Guest Blogs

Accommodations, Not “Accountability”

We need practical solutions for our special ed students, not political-speak!

I blogged recently about how I felt compelled to write a guest commentary in response to an article in our local paper, the Ames Tribune, about the Ames Community School District being placed on the No Child Left Behind watchlist, due in part to the failure of our special ed program. Now the Tribune has another article about District students’ performance. Reading it made me crazy.

Susan Pecinovsky, the district’s Executive Director for Curriculum and Instruction, is quoted as saying that students in special education and students in families living at low socioeconomic levels are, indeed, subgroups of students that bear watching. The special ed program at my daughter’s school, Sawyer Elementary, was specifically cited as failing to meet 2008-09 progress goals. Okay, we’re admitting there’s a problem. That’s a good place to start. Now, what is the district planning to do about it?

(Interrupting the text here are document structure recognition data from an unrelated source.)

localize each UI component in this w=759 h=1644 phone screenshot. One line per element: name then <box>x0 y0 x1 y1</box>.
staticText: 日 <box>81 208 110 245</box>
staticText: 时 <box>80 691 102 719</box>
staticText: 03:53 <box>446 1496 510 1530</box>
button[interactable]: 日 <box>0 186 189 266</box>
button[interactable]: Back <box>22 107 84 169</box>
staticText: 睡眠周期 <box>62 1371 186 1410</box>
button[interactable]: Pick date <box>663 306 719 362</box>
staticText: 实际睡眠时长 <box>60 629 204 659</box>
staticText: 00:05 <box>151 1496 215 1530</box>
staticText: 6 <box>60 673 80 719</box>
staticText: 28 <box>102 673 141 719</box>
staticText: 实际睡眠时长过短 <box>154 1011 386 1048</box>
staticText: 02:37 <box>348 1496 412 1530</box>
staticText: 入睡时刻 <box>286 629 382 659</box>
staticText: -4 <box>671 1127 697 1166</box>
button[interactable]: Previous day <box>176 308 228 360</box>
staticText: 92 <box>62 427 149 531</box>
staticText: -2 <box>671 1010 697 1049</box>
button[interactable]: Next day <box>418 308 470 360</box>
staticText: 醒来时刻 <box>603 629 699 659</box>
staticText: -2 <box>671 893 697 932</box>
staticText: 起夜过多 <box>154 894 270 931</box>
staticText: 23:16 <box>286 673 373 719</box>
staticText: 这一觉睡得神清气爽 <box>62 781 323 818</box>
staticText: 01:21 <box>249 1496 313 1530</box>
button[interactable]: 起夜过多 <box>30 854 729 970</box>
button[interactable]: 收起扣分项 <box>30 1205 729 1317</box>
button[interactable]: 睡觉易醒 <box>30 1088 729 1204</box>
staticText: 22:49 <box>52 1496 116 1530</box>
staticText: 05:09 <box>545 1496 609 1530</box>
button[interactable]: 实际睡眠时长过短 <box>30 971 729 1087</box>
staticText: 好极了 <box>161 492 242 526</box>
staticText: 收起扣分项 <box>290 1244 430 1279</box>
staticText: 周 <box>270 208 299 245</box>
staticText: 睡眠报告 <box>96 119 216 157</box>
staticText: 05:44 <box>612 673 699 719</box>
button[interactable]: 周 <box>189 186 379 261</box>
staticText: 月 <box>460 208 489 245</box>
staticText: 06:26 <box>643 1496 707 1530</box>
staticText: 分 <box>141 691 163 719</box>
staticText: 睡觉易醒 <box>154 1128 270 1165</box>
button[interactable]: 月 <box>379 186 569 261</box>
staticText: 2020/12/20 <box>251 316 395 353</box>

“…the district already has tools in place to meet its goals going forward. We are ratcheting up our monitoring, our collaborative conversation and our accountability,” Pecinovsky said.

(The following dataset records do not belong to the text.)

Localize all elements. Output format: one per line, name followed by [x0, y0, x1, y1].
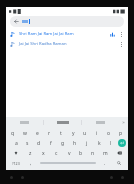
- button[interactable]: r: [43, 128, 55, 138]
- button[interactable]: Expand suggestions: [119, 117, 128, 128]
- button[interactable]: [82, 117, 119, 128]
- staticText: r: [48, 130, 51, 137]
- staticText: i: [96, 130, 98, 137]
- staticText: .: [104, 160, 106, 167]
- staticText: t: [60, 130, 62, 137]
- button[interactable]: [44, 117, 81, 128]
- button[interactable]: Jai Jai Shri Radha Raman: [6, 39, 128, 49]
- staticText: b: [79, 150, 83, 157]
- staticText: f: [50, 140, 52, 147]
- button[interactable]: u: [79, 128, 91, 138]
- staticText: x: [42, 150, 45, 157]
- button[interactable]: n: [87, 148, 99, 158]
- button[interactable]: x: [37, 148, 50, 158]
- button[interactable]: i: [91, 128, 103, 138]
- button[interactable]: Shri Ram Jai Ram Jai Jai Ram: [6, 29, 128, 39]
- other: Now playing: [110, 32, 115, 37]
- button[interactable]: Search: [110, 158, 127, 168]
- button[interactable]: a: [11, 138, 22, 148]
- staticText: k: [98, 140, 101, 147]
- button[interactable]: p: [115, 128, 127, 138]
- staticText: n: [91, 150, 95, 157]
- button[interactable]: More options: [118, 31, 124, 37]
- button[interactable]: Space: [36, 158, 100, 168]
- button[interactable]: Period: [100, 158, 110, 168]
- staticText: w: [23, 130, 27, 137]
- button[interactable]: w: [19, 128, 31, 138]
- button[interactable]: Search: [10, 16, 124, 27]
- button[interactable]: Comma: [25, 158, 36, 168]
- button[interactable]: f: [45, 138, 57, 148]
- button[interactable]: e: [31, 128, 43, 138]
- button[interactable]: m: [99, 148, 111, 158]
- staticText: u: [83, 130, 87, 137]
- staticText: j: [86, 140, 88, 147]
- button[interactable]: v: [63, 148, 75, 158]
- button[interactable]: o: [103, 128, 115, 138]
- button[interactable]: [6, 117, 43, 128]
- staticText: g: [61, 140, 65, 147]
- staticText: y: [72, 130, 75, 137]
- button[interactable]: More options: [118, 41, 124, 47]
- button[interactable]: Backspace: [111, 148, 127, 158]
- staticText: p: [119, 130, 123, 137]
- staticText: o: [107, 130, 111, 137]
- button[interactable]: b: [75, 148, 87, 158]
- button[interactable]: d: [33, 138, 45, 148]
- button[interactable]: k: [93, 138, 105, 148]
- button[interactable]: q: [7, 128, 19, 138]
- button[interactable]: l: [105, 138, 117, 148]
- button[interactable]: y: [67, 128, 79, 138]
- staticText: e: [36, 130, 39, 137]
- staticText: s: [26, 140, 29, 147]
- staticText: z: [29, 150, 32, 157]
- button[interactable]: j: [81, 138, 93, 148]
- staticText: a: [15, 140, 18, 147]
- staticText: ,: [30, 160, 32, 167]
- staticText: Jai Jai Shri Radha Raman: [19, 41, 110, 47]
- staticText: v: [68, 150, 71, 157]
- staticText: d: [37, 140, 41, 147]
- staticText: m: [103, 150, 108, 157]
- button[interactable]: Enter: [118, 139, 126, 147]
- button[interactable]: h: [69, 138, 81, 148]
- staticText: q: [11, 130, 15, 137]
- button[interactable]: g: [57, 138, 69, 148]
- button[interactable]: c: [50, 148, 63, 158]
- button[interactable]: t: [55, 128, 67, 138]
- staticText: l: [110, 140, 112, 147]
- staticText: h: [73, 140, 77, 147]
- button[interactable]: z: [24, 148, 37, 158]
- staticText: Shri Ram Jai Ram Jai Jai Ram: [19, 31, 110, 37]
- button[interactable]: s: [22, 138, 33, 148]
- staticText: c: [55, 150, 58, 157]
- button[interactable]: ?123: [7, 158, 25, 168]
- button[interactable]: Shift: [7, 148, 24, 158]
- staticText: ?123: [12, 161, 20, 166]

Sounds to me like a whole lot of nothing.

Enough with the political-speak! Where are the specifics, Ms. Pecinovsky? What about Sawyer’s overcrowded, overstimulating, full-of-distractions resource room? And the way-too-high ratio of students to special ed teachers? Or the lack of a summer school or summer tutoring program for special ed students?

“Monitoring,” “collaborative conversation,” and “accountability” don’t placate me, they make me crazy! Our kids deserve better than that.

The only thing “ratcheting up” is my anger at the system.